呂亭雲打斷他的話道:“你們不是能量很足嗎?你們不是可以隻手遮天嗎?你犯不著和我抱怨。”
“你…你等著,我的人已經去了你前妻家和你老家調查取證。”方塘鏡提高聲量道。
呂亭雲遲疑了一下道:“悉聽尊便。”
焦慮和恐懼都是因為未知和茫然,一旦見識過了,也便覺得不過如此。
和對方律師不歡而散後沒多久,年輕警官又說有人要見他。
見就見,誰怕誰,看對方有多少牛鬼蛇神,看他們有多少招數盡快使出來。
到了會見室卻發現是張朝陽,她看見一臉木然的呂亭雲先是一怔,而後勉強擠出一臉的笑容。
“大叔,我害你受苦了。”張朝陽眼圈發紅道。
呂亭雲死鴨子嘴硬道:“說了和你無關,阿貓阿狗受欺負我也會幫忙。”
張朝陽突然哭起來道:“大叔,我知道你是好人,我知道的,大叔你放心,我不會丟下你一個人受苦的。 ”
呂亭雲看了她一眼,她穿著白色的T恤衫,頭髮很隨意的扎在腦後,臉上沒塗任何化妝品,看得出來,她是真的在為自己奔波。

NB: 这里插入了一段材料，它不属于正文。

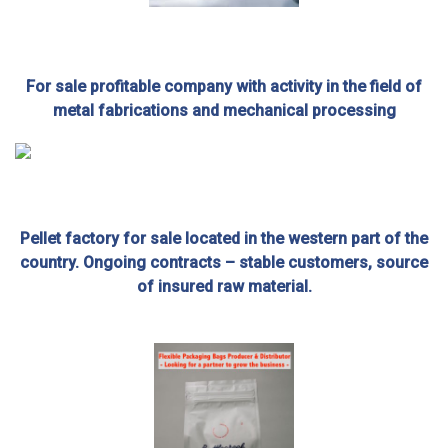
For sale profitable company with activity in the field of
metal fabrications and mechanical processing
Pellet factory for sale located in the western part of the
country. Ongoing contracts – stable customers, source
of insured raw material.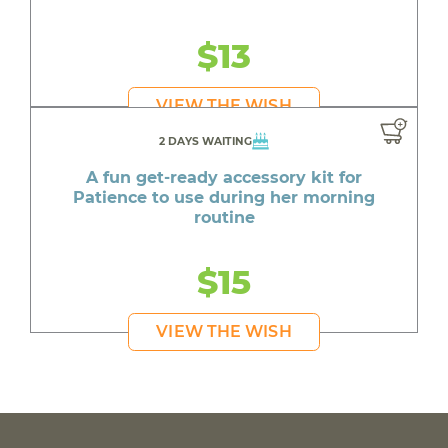
$13
VIEW THE WISH
2 DAYS WAITING
A fun get-ready accessory kit for
Patience to use during her morning
routine
$15
VIEW THE WISH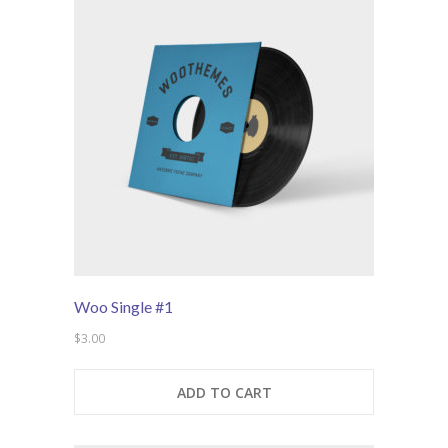
---- Post Slider
---- Post Quote
-- Other pages
---- Tag Page
---- Archive Page
---- Category Page
---- Search Result Page
Woo Single #1
Shop
$
3.00
-- Cart
ADD TO CART
-- Products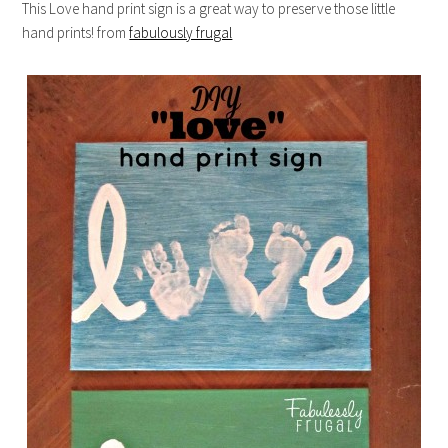
This Love hand print sign is a great way to preserve those little
hand prints! from
fabulously frugal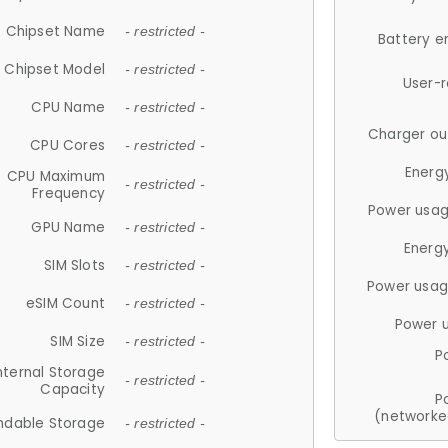
Chipset Name
- restricted -
Battery e
Chipset Model
- restricted -
User-
CPU Name
- restricted -
Charger ou
CPU Cores
- restricted -
Energ
CPU Maximum
- restricted -
Frequency
Power usag
GPU Name
- restricted -
Energ
SIM Slots
- restricted -
Power usag
eSIM Count
- restricted -
Power 
SIM Size
- restricted -
P
nternal Storage
- restricted -
Capacity
P
(networke
ndable Storage
- restricted -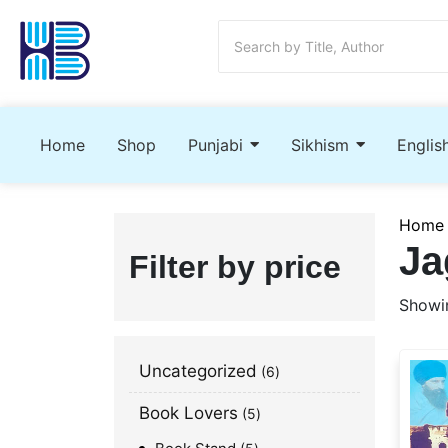
Home
Shop
Punjabi
Sikhism
Englis
Home
Ja
Filter by price
Showin
Uncategorized
6
Book Lovers
5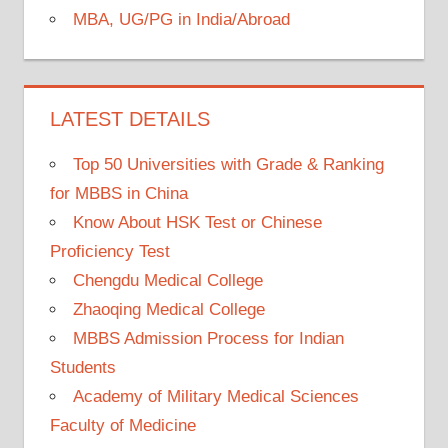
MBA, UG/PG in India/Abroad
LATEST DETAILS
Top 50 Universities with Grade & Ranking
for MBBS in China
Know About HSK Test or Chinese
Proficiency Test
Chengdu Medical College
Zhaoqing Medical College
MBBS Admission Process for Indian
Students
Academy of Military Medical Sciences
Faculty of Medicine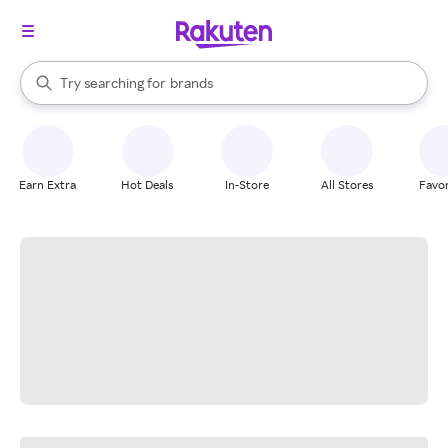
stores
When autocomplete results are available, use the up and down arrow k
Try searching for
brands
Search Rakuten
groceries
stores
Earn Extra
Hot Deals
In-Store
All Stores
Favor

呂亭雲歎口氣道:“你既然沒事了,就早一點離開省城,這地方不是你一個小姑娘可以呆下去的。”
張朝陽固執道:“大叔,你怎麽和我爸媽一個口吻,我不走,我還要為你作證呢!”
呂亭雲搖搖頭道:“你聽我的,對方不是善茬,他們已經放了狠話,你留這裡只會添麻煩。”
張朝陽也搖搖頭道:“大叔,你不平安出來我不會走的。”
還挺義氣,只是,然並卵!
呂亭雲無奈的道:“你留這裡能幫什麽忙,你怎麽就不明白呢!這個世界不是你幻想的童話世界,這世界很殘酷很肮髒,很無奈很現實,你留在這裡只會殃及池魚,你明白沒有?”
張朝陽點點頭道:“我明白,所以我更不能坐視不管。”
呂亭雲一聲歎息,這傻孩子,她怎麽到現在還不明白人家看上的就是她的姿色呢!
呂亭雲嚇唬她道:“你明白什麽?對方是我們惹不起的有錢人,人家分分鍾請來了律師翻案。”
張朝陽不為所動道:“大叔,不就是律師,我喊我爸請個律師團…”
呂亭雲忍不住呵斥道:“你不吹牛會死人嗎?你…”
呂亭雲總歸不忍心道:“你好自為之,你要真的想幫忙,今晚七點半你去觀光帶南邊船型平台找一個白胡子老先生,你把我的遭遇告訴他就行。”